[bit.listserv.sas-l] Zip codes --> counties

TCD@CORNELLA.BITNET (Tim Dorcey) (02/06/90)

     I have a client who has a bunch of data arranged according to
zip codes.  He would like to aggregate the data for a given county (in the
state of New York) and plot the results using the map data sets provides with
SAS.  Does anyone know how to determine what county a zipcode region falls in?
Would it be something like  x1 < zip code < x2   ==> a certain county or is a
look-up table required?  Thanks,

Tim Dorcey                        BITNET:   TCD@CORNELLA
Statistical Software Consultant   Internet: TCD@CORNELLA.CIT.CORNELL.EDU
Cornell Information Technologies
Cornell University
Ithaca, NY  14853

PRAHL@MACC.WISC.EDU (Walter Prahl, MACC) (02/07/90)

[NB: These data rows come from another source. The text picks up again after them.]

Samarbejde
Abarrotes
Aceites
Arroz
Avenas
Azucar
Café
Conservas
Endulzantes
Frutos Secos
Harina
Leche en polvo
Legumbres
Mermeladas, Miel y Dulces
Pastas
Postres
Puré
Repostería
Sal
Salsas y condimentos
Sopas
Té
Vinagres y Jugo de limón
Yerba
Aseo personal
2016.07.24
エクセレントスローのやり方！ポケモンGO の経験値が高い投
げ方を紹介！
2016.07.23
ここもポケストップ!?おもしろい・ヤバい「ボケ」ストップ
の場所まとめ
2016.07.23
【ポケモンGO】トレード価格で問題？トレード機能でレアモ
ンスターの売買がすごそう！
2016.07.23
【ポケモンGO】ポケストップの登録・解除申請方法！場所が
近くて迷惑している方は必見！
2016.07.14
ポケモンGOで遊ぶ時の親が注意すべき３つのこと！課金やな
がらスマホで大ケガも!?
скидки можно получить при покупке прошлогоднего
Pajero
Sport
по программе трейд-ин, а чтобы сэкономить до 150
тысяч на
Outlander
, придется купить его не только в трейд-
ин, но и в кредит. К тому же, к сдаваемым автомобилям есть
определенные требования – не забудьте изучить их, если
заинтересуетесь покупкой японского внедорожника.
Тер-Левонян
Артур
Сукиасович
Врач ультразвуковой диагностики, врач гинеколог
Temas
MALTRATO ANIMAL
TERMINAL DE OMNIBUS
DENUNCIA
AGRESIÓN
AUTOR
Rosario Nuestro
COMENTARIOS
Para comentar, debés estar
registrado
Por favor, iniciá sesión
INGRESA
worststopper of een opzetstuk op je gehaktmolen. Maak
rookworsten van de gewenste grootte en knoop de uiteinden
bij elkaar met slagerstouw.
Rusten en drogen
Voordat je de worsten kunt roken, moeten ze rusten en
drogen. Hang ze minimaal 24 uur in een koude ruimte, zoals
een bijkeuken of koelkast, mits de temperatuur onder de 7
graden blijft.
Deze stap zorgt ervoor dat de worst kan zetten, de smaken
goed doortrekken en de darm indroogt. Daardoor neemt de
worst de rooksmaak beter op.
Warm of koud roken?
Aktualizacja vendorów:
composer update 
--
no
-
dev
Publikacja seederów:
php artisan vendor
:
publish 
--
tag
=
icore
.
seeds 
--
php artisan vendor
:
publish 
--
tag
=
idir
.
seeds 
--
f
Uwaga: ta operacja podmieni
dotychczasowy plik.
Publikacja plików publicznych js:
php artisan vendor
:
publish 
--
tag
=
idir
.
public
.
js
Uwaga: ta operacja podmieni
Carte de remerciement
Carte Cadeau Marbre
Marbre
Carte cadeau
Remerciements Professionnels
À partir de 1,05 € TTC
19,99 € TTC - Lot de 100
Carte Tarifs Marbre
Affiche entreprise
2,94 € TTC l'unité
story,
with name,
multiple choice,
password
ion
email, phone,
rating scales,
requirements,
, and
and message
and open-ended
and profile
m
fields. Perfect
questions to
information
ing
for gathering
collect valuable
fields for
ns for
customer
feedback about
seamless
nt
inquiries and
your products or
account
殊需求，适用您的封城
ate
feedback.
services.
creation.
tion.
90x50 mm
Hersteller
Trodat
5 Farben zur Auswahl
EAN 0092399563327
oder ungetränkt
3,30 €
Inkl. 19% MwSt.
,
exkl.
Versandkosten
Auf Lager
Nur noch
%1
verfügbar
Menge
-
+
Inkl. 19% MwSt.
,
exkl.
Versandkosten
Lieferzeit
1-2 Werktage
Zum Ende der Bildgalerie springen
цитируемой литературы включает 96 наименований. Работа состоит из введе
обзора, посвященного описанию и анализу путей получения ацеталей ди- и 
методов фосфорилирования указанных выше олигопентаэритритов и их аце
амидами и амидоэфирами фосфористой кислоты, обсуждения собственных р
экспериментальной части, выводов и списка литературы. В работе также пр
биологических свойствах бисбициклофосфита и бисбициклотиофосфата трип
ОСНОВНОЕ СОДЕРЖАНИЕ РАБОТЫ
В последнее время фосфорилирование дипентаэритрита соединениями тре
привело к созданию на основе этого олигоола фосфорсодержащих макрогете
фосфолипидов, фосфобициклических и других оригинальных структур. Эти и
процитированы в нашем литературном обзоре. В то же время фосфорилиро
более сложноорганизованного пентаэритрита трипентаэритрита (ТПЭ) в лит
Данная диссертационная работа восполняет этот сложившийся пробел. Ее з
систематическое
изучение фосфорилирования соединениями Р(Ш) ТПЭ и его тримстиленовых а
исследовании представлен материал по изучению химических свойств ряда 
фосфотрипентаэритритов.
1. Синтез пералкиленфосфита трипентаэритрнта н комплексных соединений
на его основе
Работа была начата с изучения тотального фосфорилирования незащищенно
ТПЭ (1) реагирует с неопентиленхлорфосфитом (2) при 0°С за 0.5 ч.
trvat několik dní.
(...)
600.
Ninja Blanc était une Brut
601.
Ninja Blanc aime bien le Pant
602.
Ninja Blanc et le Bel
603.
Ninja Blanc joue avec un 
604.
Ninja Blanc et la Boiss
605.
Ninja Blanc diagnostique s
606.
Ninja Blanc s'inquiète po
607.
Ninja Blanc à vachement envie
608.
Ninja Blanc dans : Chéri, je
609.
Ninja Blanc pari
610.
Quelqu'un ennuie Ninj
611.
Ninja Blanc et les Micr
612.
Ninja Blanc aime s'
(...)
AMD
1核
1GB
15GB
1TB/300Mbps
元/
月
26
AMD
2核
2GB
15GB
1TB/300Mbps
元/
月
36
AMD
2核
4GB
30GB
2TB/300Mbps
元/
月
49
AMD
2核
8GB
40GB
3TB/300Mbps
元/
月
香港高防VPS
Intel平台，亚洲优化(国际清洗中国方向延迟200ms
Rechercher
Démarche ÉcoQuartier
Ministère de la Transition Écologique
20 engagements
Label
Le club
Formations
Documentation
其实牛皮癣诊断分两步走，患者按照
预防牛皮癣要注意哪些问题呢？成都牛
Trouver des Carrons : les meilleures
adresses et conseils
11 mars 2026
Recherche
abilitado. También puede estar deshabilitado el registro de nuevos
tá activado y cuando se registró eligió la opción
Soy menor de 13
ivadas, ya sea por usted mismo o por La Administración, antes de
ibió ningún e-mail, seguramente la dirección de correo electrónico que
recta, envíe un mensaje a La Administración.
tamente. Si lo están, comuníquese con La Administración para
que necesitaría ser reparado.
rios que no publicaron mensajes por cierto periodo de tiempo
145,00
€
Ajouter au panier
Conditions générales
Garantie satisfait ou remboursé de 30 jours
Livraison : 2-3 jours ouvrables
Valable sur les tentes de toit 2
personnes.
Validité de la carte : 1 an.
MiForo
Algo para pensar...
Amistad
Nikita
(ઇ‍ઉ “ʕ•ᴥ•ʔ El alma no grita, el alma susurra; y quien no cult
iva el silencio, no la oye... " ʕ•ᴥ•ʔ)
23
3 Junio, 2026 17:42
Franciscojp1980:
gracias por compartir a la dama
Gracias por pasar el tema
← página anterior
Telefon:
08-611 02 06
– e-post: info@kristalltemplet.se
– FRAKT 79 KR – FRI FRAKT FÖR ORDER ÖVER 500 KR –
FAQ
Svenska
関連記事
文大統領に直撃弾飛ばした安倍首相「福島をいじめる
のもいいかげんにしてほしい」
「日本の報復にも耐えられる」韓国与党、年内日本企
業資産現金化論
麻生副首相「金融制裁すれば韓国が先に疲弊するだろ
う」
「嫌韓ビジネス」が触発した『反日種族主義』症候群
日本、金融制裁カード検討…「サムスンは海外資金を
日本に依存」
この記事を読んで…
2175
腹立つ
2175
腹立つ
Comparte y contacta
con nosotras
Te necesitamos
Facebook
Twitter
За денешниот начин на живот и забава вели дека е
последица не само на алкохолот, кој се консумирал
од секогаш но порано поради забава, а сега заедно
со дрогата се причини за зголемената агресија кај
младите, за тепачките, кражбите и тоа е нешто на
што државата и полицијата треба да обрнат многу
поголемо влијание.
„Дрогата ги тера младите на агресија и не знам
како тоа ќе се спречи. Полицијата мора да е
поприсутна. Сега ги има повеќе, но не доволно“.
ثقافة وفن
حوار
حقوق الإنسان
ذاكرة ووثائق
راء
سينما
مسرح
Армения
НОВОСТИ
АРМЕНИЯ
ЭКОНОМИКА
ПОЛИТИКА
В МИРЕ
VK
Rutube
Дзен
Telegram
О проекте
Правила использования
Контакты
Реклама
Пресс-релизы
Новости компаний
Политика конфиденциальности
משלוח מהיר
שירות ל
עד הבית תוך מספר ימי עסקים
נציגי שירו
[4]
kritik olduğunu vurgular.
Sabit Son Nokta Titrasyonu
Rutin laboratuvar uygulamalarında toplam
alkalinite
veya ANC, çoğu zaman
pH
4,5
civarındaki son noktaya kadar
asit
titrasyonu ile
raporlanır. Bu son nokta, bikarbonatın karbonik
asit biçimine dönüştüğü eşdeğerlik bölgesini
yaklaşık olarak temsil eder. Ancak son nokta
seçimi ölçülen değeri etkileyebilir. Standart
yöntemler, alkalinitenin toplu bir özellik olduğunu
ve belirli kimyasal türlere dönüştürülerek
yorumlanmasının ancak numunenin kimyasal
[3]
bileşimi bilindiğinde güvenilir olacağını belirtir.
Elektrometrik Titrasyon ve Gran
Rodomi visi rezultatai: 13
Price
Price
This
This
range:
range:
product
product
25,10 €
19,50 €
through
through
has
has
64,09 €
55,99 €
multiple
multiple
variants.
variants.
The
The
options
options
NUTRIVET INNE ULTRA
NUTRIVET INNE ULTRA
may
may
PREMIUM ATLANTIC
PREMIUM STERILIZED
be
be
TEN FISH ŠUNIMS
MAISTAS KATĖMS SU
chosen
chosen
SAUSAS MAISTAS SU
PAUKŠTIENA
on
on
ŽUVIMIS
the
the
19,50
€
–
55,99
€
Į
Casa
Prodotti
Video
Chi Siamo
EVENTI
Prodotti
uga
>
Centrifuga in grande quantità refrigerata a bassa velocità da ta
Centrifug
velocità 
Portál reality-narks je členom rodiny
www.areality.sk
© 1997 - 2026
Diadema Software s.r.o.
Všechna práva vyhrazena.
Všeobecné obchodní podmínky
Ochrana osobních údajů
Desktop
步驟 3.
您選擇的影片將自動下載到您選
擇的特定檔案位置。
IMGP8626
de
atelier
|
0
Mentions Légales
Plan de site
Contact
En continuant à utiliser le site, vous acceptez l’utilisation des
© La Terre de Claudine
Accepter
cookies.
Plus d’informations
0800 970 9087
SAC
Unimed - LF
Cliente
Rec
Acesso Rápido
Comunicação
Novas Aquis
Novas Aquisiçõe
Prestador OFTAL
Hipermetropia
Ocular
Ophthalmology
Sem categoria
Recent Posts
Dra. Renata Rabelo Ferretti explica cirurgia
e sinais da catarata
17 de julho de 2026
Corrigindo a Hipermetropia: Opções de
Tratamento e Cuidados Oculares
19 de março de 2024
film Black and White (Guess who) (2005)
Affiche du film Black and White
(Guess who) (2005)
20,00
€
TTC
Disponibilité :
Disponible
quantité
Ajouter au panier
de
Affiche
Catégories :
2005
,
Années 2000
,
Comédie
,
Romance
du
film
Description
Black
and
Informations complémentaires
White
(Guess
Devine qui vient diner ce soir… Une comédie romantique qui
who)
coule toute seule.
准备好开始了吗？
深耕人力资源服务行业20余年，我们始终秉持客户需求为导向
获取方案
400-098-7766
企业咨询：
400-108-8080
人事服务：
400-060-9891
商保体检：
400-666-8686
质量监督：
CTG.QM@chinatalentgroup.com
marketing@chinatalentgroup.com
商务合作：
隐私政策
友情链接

>     I have a client who has a bunch of data arranged according to
>zip codes.  He would like to aggregate the data for a given county (in the
>state of New York) and plot the results using the map data sets provides with
>SAS.  Does anyone know how to determine what county a zipcode region falls in?
>Would it be something like  x1 < zip code < x2   ==> a certain county or is a
>look-up table required?  Thanks,

The SAS Institute sells a tape (identified as D103) that
cross-references ZIP codes and counties.  It is one of the tapes in
the Institute's "Data Library Series", which is briefly discussed on
page 449 of the Version 5 SAS/Graph manual.  I used this tape several
years ago to do something like what the client wants to do here.  I
don't have any of the material in front of me, but I remember finding
(to my disappointment) that this is a much more difficult problem than
one would like it to be.

For starters, realize that the cross-reference from ZIP code to county
is not unique: some ZIP codes cross county lines.  In fact, believe it
or not, even the cross-reference from ZIP code to STATE is not unique!
If I remember correctly, the Institute's tape handles this by
providing a "primary" county for each ZIP code, and then a "secondary"
county.  Problem is, in a typical data set there is no easy way to
determine whether a given observation is from the primary or the
secondary county, when it exists (even though the primary county is,
presumably, the most likely).

As I remember, there were also various other difficulties.  For
example, the data on the Institute's tape was several years old, and
ZIP codes are surprisingly volatile (the post office reassigns ZIP
codes sometimes).  Before ordering the tape, you might want to explain
these problems to the client.
----------------------------------
Walter Prahl (608) 262-0284
University of Wisconsin -- MACC
Internet:  prahl@vms.macc.wisc.edu
Bitnet:    prahl@wiscmacc.bitnet